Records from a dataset

↓

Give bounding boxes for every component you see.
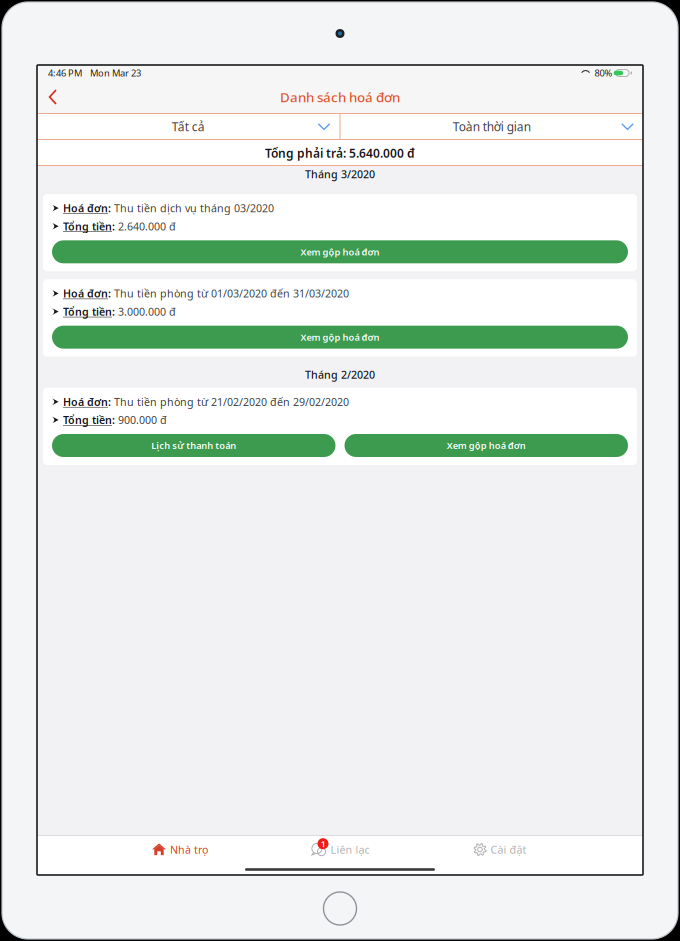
staticText: 900.000 đ	[118, 413, 167, 427]
button[interactable]: Xem gộp hoá đơn	[52, 326, 628, 349]
staticText: Xem gộp hoá đơn	[300, 246, 380, 258]
staticText: Hoá đơn	[63, 286, 108, 300]
staticText: Xem gộp hoá đơn	[300, 331, 380, 343]
staticText: Tất cả	[172, 118, 205, 134]
staticText: Hoá đơn	[63, 201, 108, 215]
staticText: Thu tiền phòng từ 01/03/2020 đến 31/03/2…	[114, 286, 349, 300]
staticText: :	[108, 201, 111, 215]
staticText: Tổng tiền	[63, 219, 112, 233]
staticText: Tổng tiền	[63, 304, 112, 319]
staticText: :	[108, 395, 111, 409]
staticText: 2.640.000 đ	[118, 219, 176, 233]
staticText: :	[108, 286, 111, 300]
button[interactable]: Back	[42, 83, 68, 111]
button[interactable]: Tất cả	[37, 113, 340, 140]
staticText: Liên lạc	[330, 842, 370, 857]
staticText: 1	[320, 838, 326, 850]
staticText: 80%	[595, 67, 613, 79]
staticText: Thu tiền phòng từ 21/02/2020 đến 29/02/2…	[114, 395, 349, 409]
staticText: Mon Mar 23	[90, 67, 141, 79]
button[interactable]: Nhà trọ	[100, 835, 260, 864]
button[interactable]: Xem gộp hoá đơn	[344, 434, 628, 457]
staticText: Toàn thời gian	[453, 118, 531, 134]
button[interactable]: Lịch sử thanh toán	[52, 434, 336, 457]
staticText: Thu tiền dịch vụ tháng 03/2020	[114, 201, 274, 215]
staticText: 4:46 PM	[48, 67, 82, 79]
staticText: :	[112, 413, 115, 427]
staticText: Tháng 3/2020	[305, 167, 375, 181]
staticText: Tháng 2/2020	[305, 368, 375, 382]
staticText: 3.000.000 đ	[118, 304, 176, 319]
staticText: Nhà trọ	[170, 842, 208, 857]
staticText: :	[112, 219, 115, 233]
button[interactable]: 1	[260, 835, 420, 864]
staticText: Cài đặt	[490, 842, 526, 857]
button[interactable]: Cài đặt	[420, 835, 580, 864]
staticText: Danh sách hoá đơn	[280, 88, 400, 106]
staticText: Lịch sử thanh toán	[151, 439, 236, 452]
staticText: Tổng phải trả: 5.640.000 đ	[265, 145, 415, 161]
staticText: Tổng tiền	[63, 413, 112, 427]
button[interactable]: Xem gộp hoá đơn	[52, 240, 628, 263]
staticText: Xem gộp hoá đơn	[447, 439, 526, 452]
button[interactable]: Toàn thời gian	[340, 113, 643, 140]
staticText: :	[112, 304, 115, 319]
staticText: Hoá đơn	[63, 395, 108, 409]
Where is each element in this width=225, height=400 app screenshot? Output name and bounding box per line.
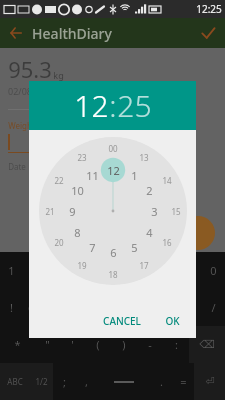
staticText: ' — [71, 337, 74, 352]
button[interactable]: + — [179, 289, 202, 326]
button[interactable]: 3 — [44, 252, 66, 289]
staticText: HealthDiary — [32, 24, 112, 43]
staticText: 8 — [74, 225, 81, 240]
button[interactable]: Add entry — [181, 216, 215, 250]
button[interactable]: Back — [5, 22, 27, 44]
button[interactable]: 2 — [139, 180, 159, 200]
button[interactable]: CANCEL — [95, 309, 149, 333]
button[interactable]: 10 — [67, 180, 87, 200]
staticText: 14 — [162, 175, 172, 186]
button[interactable]: / — [202, 289, 225, 326]
button[interactable]: 23 — [72, 147, 92, 167]
button[interactable]: 9 — [179, 252, 202, 289]
button[interactable]: 25 — [117, 85, 152, 126]
button[interactable]: ' — [60, 326, 85, 363]
button[interactable]: % — [88, 289, 110, 326]
button[interactable]: 8 — [156, 252, 179, 289]
button[interactable]: 00 — [103, 138, 123, 158]
button[interactable]: 8 — [67, 222, 87, 242]
button[interactable]: ) — [111, 326, 137, 363]
button[interactable]: 12 — [74, 85, 109, 126]
staticText: 0 — [210, 263, 217, 278]
staticText: : — [109, 85, 117, 126]
staticText: 7 — [89, 240, 96, 255]
button[interactable]: 4 — [139, 222, 159, 242]
button[interactable]: Backspace — [189, 326, 225, 363]
button[interactable]: 7 — [82, 237, 102, 257]
button[interactable]: 9 — [62, 201, 82, 221]
button[interactable]: " — [35, 326, 60, 363]
button[interactable]: 18 — [103, 264, 123, 284]
button[interactable]: Save — [197, 22, 219, 44]
staticText: 00 — [108, 143, 118, 154]
button[interactable]: Enter — [194, 363, 225, 400]
button[interactable]: 22 — [49, 170, 69, 190]
button[interactable]: = — [172, 363, 194, 400]
button[interactable]: 15 — [166, 201, 186, 221]
button[interactable]: 3 — [144, 201, 164, 221]
staticText: 4 — [146, 225, 153, 240]
staticText: 16 — [162, 237, 172, 248]
button[interactable]: 11 — [82, 165, 102, 185]
staticText: 02/08 — [8, 85, 32, 97]
button[interactable]: 5 — [124, 237, 144, 257]
staticText: 3 — [151, 204, 158, 219]
button[interactable]: @ — [22, 289, 44, 326]
button[interactable]: 5 — [88, 252, 110, 289]
staticText: 18 — [108, 269, 118, 280]
button[interactable]: 4 — [66, 252, 88, 289]
button[interactable]: ! — [0, 289, 22, 326]
staticText: OK — [165, 314, 180, 328]
staticText: 12 — [107, 163, 120, 178]
button[interactable]: Space — [97, 363, 150, 400]
staticText: ; — [63, 374, 66, 389]
staticText: - — [148, 337, 152, 352]
button[interactable]: & — [110, 289, 133, 326]
button[interactable]: : — [163, 326, 189, 363]
button[interactable]: * — [133, 289, 156, 326]
button[interactable]: 6 — [110, 252, 133, 289]
staticText: 19 — [77, 260, 87, 271]
button[interactable]: 13 — [134, 147, 154, 167]
button[interactable]: 17 — [134, 255, 154, 275]
staticText: @ — [28, 300, 38, 315]
staticText: 10 — [71, 183, 84, 198]
button[interactable]: 12 — [103, 160, 123, 180]
staticText: ! — [10, 300, 13, 315]
button[interactable]: ; — [53, 363, 75, 400]
button[interactable]: 1 — [0, 252, 22, 289]
staticText: ( — [96, 337, 100, 352]
button[interactable]: 21 — [40, 201, 60, 221]
button[interactable]: - — [137, 326, 163, 363]
button[interactable]: ABC — [0, 363, 29, 400]
button[interactable]: 14 — [157, 170, 177, 190]
button[interactable]: 19 — [72, 255, 92, 275]
button[interactable]: ( — [85, 326, 111, 363]
button[interactable]: 7 — [133, 252, 156, 289]
button[interactable]: 1 — [124, 165, 144, 185]
staticText: 21 — [45, 206, 55, 217]
button[interactable]: * — [0, 326, 35, 363]
button[interactable]: 1/2 — [29, 363, 53, 400]
staticText: 22 — [54, 175, 64, 186]
button[interactable]: 2 — [22, 252, 44, 289]
button[interactable]: 0 — [202, 252, 225, 289]
button[interactable]: 16 — [157, 232, 177, 252]
staticText: 1/2 — [35, 376, 48, 387]
button[interactable]: 20 — [49, 232, 69, 252]
staticText: . — [160, 374, 163, 389]
button[interactable]: OK — [157, 309, 188, 333]
button[interactable]: 6 — [103, 242, 123, 262]
button[interactable]: - — [156, 289, 179, 326]
staticText: Weight — [8, 120, 35, 131]
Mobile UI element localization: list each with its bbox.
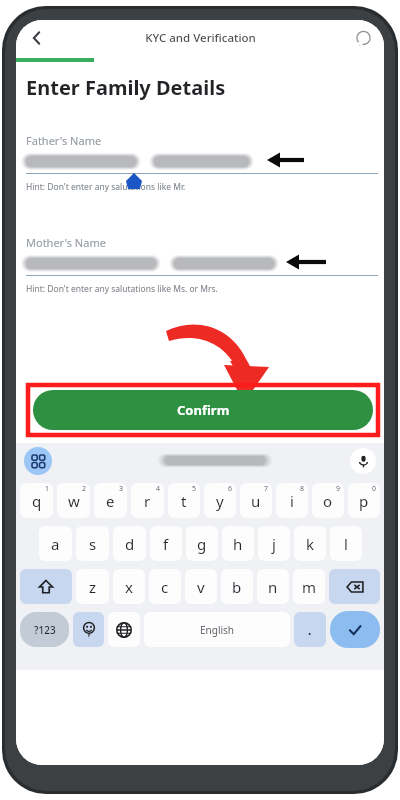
button[interactable]: j (258, 526, 290, 561)
button[interactable]: Emoji (73, 612, 104, 647)
button[interactable]: h (222, 526, 254, 561)
staticText: d (125, 534, 135, 554)
button[interactable]: k (294, 526, 326, 561)
button[interactable]: English (144, 612, 290, 647)
button[interactable]: x (113, 569, 145, 604)
staticText: 6 (228, 484, 233, 494)
button[interactable]: ?123 (20, 612, 69, 647)
staticText: ?123 (34, 623, 56, 637)
staticText: English (200, 623, 235, 637)
staticText: l (344, 534, 348, 554)
button[interactable]: d (113, 526, 146, 561)
staticText: m (302, 577, 317, 597)
staticText: u (251, 491, 261, 511)
staticText: w (68, 491, 80, 511)
button[interactable]: Toolbar (24, 447, 52, 475)
button[interactable]: g (186, 526, 218, 561)
button[interactable]: n (257, 569, 289, 604)
staticText: q (32, 491, 42, 511)
button[interactable]: v (185, 569, 217, 604)
button[interactable]: m (293, 569, 325, 604)
staticText: r (144, 491, 151, 511)
button[interactable]: Shift (20, 569, 72, 604)
staticText: 2 (82, 484, 87, 494)
staticText: 9 (336, 484, 341, 494)
button[interactable]: u (240, 483, 272, 518)
button[interactable]: Help (348, 23, 378, 53)
button[interactable]: f (150, 526, 182, 561)
staticText: b (232, 577, 242, 597)
staticText: 0 (372, 484, 377, 494)
staticText: Confirm (177, 401, 230, 419)
button[interactable]: y (204, 483, 236, 518)
staticText: 1 (45, 484, 50, 494)
staticText: p (359, 491, 369, 511)
staticText: n (268, 577, 278, 597)
button[interactable]: Language (108, 612, 140, 647)
staticText: Mother's Name (26, 235, 106, 250)
staticText: x (125, 577, 133, 597)
staticText: z (89, 577, 97, 597)
staticText: t (181, 491, 187, 511)
button[interactable]: t (168, 483, 200, 518)
button[interactable]: s (76, 526, 109, 561)
button[interactable]: Backspace (329, 569, 380, 604)
staticText: j (272, 534, 276, 554)
button[interactable]: a (39, 526, 72, 561)
staticText: 8 (300, 484, 305, 494)
button[interactable]: w (57, 483, 90, 518)
button[interactable]: Voice input (350, 448, 376, 474)
staticText: 5 (192, 484, 197, 494)
staticText: v (197, 577, 205, 597)
button[interactable]: . (294, 612, 326, 647)
staticText: g (197, 534, 207, 554)
staticText: Hint: Don't enter any salutations like M… (26, 283, 218, 295)
staticText: o (323, 491, 333, 511)
staticText: 3 (119, 484, 124, 494)
button[interactable]: c (149, 569, 181, 604)
staticText: e (106, 491, 115, 511)
staticText: Enter Family Details (26, 74, 226, 101)
button[interactable]: o (312, 483, 344, 518)
button[interactable]: Back (20, 21, 54, 55)
button[interactable]: r (131, 483, 164, 518)
staticText: f (163, 534, 169, 554)
staticText: k (306, 534, 315, 554)
button[interactable]: q (20, 483, 53, 518)
staticText: Father's Name (26, 133, 102, 148)
staticText: i (290, 491, 294, 511)
button[interactable]: b (221, 569, 253, 604)
staticText: 7 (264, 484, 269, 494)
staticText: h (233, 534, 243, 554)
button[interactable]: Enter (330, 611, 380, 648)
staticText: c (161, 577, 169, 597)
staticText: KYC and Verification (145, 30, 256, 46)
staticText: a (51, 534, 60, 554)
button[interactable]: l (330, 526, 362, 561)
staticText: s (89, 534, 97, 554)
staticText: . (308, 622, 312, 638)
button[interactable]: e (94, 483, 127, 518)
staticText: y (216, 491, 224, 511)
button[interactable]: Confirm (33, 390, 373, 430)
staticText: Hint: Don't enter any salutations like M… (26, 181, 186, 193)
staticText: 4 (156, 484, 161, 494)
button[interactable]: p (348, 483, 380, 518)
button[interactable]: i (276, 483, 308, 518)
button[interactable]: z (76, 569, 109, 604)
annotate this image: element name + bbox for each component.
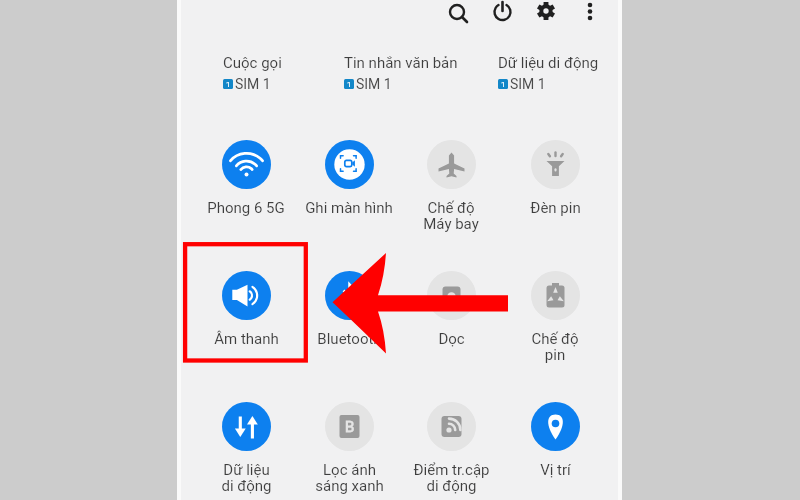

↑

WHAT IS NEEDED ->
Where in the entries does the word "Tổng" occur? Copy out each line that has it.

OUTPUT FOR THIS TASK ->
staticText: Tổng tiền	[63, 219, 112, 233]
staticText: Tổng tiền	[63, 304, 112, 319]
staticText: Tổng phải trả: 5.640.000 đ	[265, 145, 415, 161]
staticText: Tổng tiền	[63, 413, 112, 427]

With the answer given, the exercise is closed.